(THE DATA)
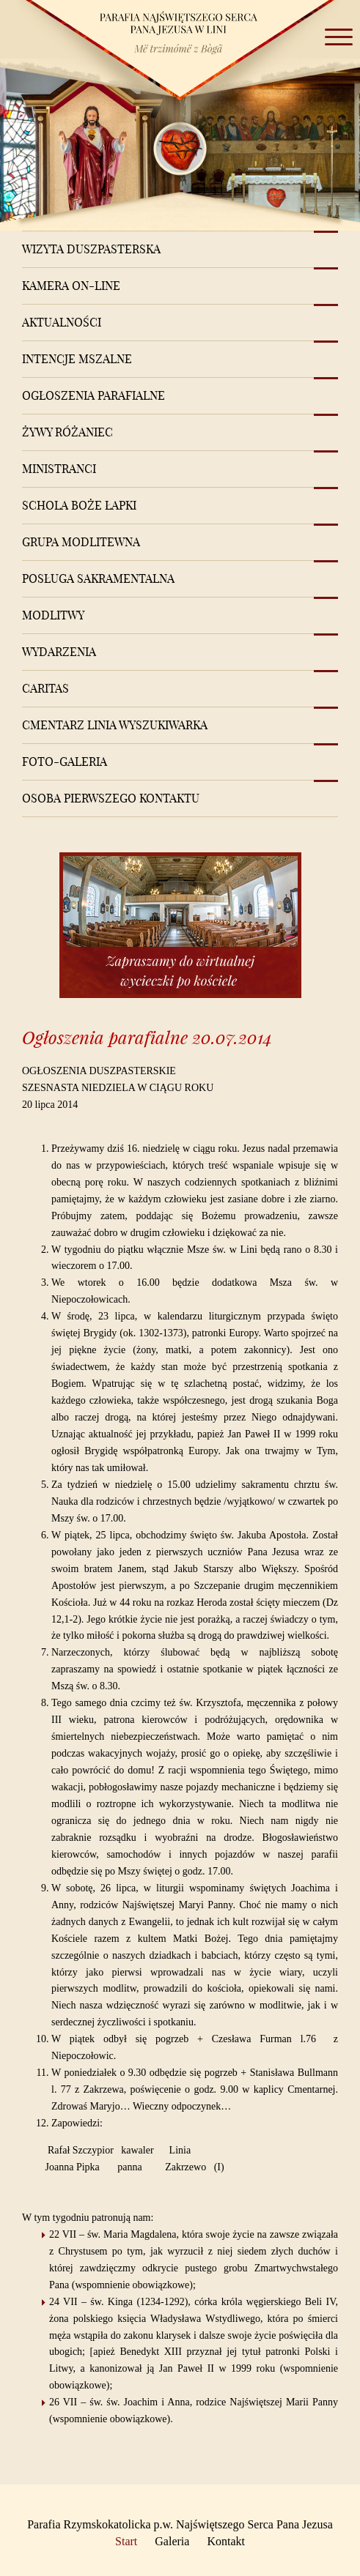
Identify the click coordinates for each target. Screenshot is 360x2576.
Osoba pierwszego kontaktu (110, 798)
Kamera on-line (71, 285)
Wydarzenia (59, 651)
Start (126, 2541)
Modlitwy (53, 615)
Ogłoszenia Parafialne (93, 395)
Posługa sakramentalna (98, 578)
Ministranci (59, 468)
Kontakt (226, 2541)
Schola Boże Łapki (79, 505)
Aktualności (61, 322)
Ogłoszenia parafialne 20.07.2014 (147, 1037)
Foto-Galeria (64, 761)
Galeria (172, 2541)
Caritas (45, 688)
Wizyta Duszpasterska (91, 249)
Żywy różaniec (67, 432)
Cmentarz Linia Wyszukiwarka (114, 725)
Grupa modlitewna (81, 542)
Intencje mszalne (77, 358)
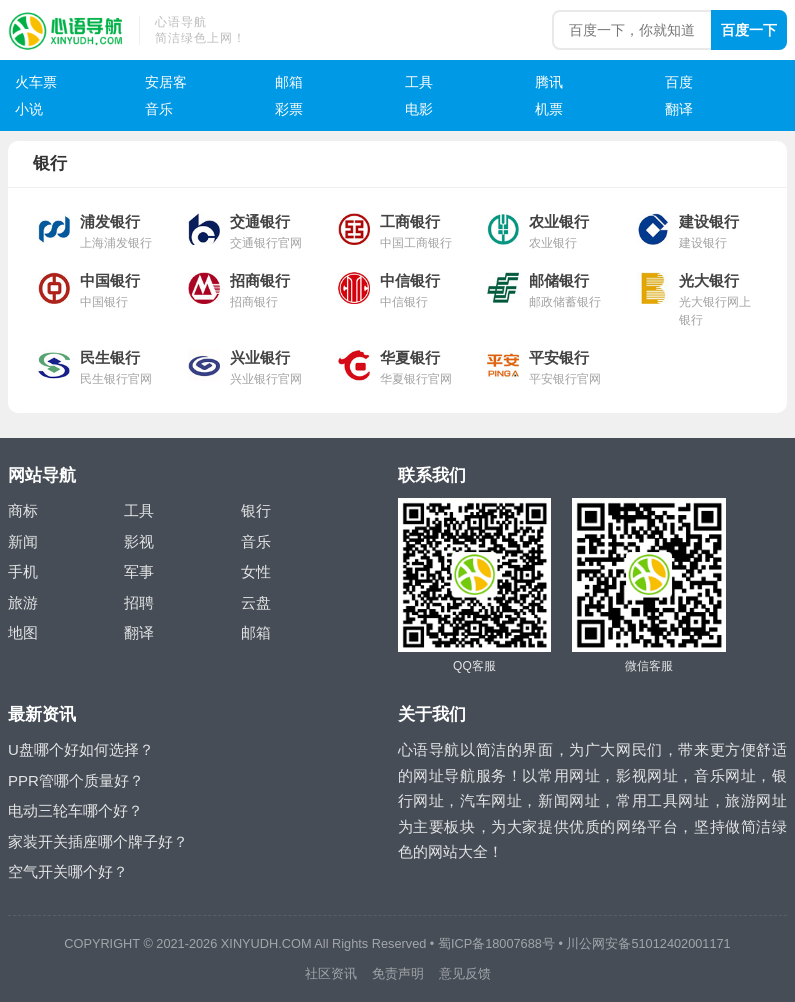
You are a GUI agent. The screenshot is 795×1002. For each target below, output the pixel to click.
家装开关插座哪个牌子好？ (98, 841)
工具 (419, 82)
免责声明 (398, 973)
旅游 (23, 602)
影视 (139, 541)
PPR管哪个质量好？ (76, 780)
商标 (23, 510)
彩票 (289, 109)
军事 (139, 571)
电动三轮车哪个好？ (75, 810)
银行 (256, 510)
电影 (419, 109)
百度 (679, 82)
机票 (549, 109)
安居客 (166, 82)
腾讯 (549, 82)
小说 (29, 109)
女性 (256, 571)
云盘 (256, 602)
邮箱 (289, 82)
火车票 (36, 82)
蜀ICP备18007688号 (496, 943)
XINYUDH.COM (266, 943)
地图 (23, 632)
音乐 (159, 109)
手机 (23, 571)
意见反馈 (465, 973)
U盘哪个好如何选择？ (81, 749)
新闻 (23, 541)
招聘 (139, 602)
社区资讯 (331, 973)
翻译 (679, 109)
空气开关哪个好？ (68, 871)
(End THE DATA)
*WORK REQUEST:*
List each line of the records that holds the string "Ogłoszenia".

*YOUR SOLUTION:*
Ogłoszenia Parafialne (93, 395)
Ogłoszenia parafialne 20.07.2014 (147, 1037)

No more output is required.